En la Pascua celebramos la intervención de Dios en nuestra historia. Nuestra vida, a la que el pecado llena de dolor y termina por colocarle una etiqueta con su fecha de caducidad, ve abrirse una puerta hacia la eternidad en Jesús Resucitado. Esta novedad no solo genera una mera extensión de tiempo, sino que además pone a nuestro alcance una plenitud que antes nos era inaccesible. La Pascua es la Buena Noticia del futuro encuentro con Aquel que es la fuente de la Paz, la Comunión y el Amor que nuestros corazones tanto anhelan.
Todo es posible gracias a Jesucristo. Él dio su vida por nosotros, para luego recuperarla en su victoria sobre la muerte y el mal como Hijo único de Dios. Alegrarnos por su triunfo no implica sólo remitirnos a lo acontecido en el pasado, sino que nos llama a reconocer que esto también se realiza en nuestro hoy concreto. Ante cada realidad de violencia, de desencuentro, de odio, podemos hacer experiencia de la acción renovadora del Espíritu Santo que todo lo transforma. Él nos anima a convertir el corazón para abrirnos a su obra y nos asegura que todo terminará bien si nos confiamos a su voluntad y a sus caminos.
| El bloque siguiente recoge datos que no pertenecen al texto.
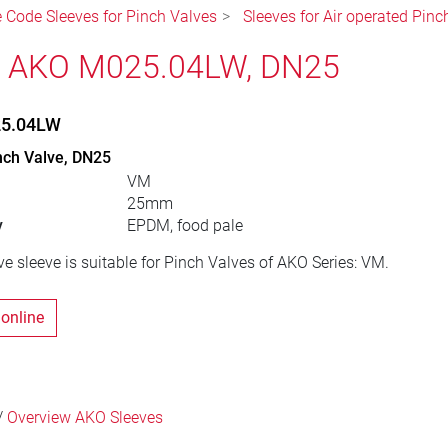
e Code Sleeves for Pinch Valves
Sleeves for Air operated Pinc
, AKO M025.04LW, DN25
25.04LW
nch Valve, DN25
VM
25mm
y
EPDM, food pale
e sleeve is suitable for Pinch Valves of AKO Series: VM.
 online
/
Overview AKO Sleeves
Pido a Dios que cada uno de ustedes, en lo personal, familiar y laboral, reciban en estos días el mismo anuncio dado por los ángeles en la mañana del domingo de Pascua: “¡Jesús ha resucitado!”. Ruego que animados por esta noticia puedan comprender que no encontrarán la felicidad en lugares de muerte, porque ella sólo habita donde el Señor Resucitado está presente. Deseo que puedan llenarse de alegría al reconocer que está vivo entre ustedes allí donde liderando sus empresas hacen de nuestro mundo un lugar mejor y más digno para cada persona y para toda la sociedad. Donde hacemos posible lo bueno, allí Jesús está resucitando. ¡Muy feliz Pascua de Resurrección y que Dios los bendiga con su don de Vida Nueva!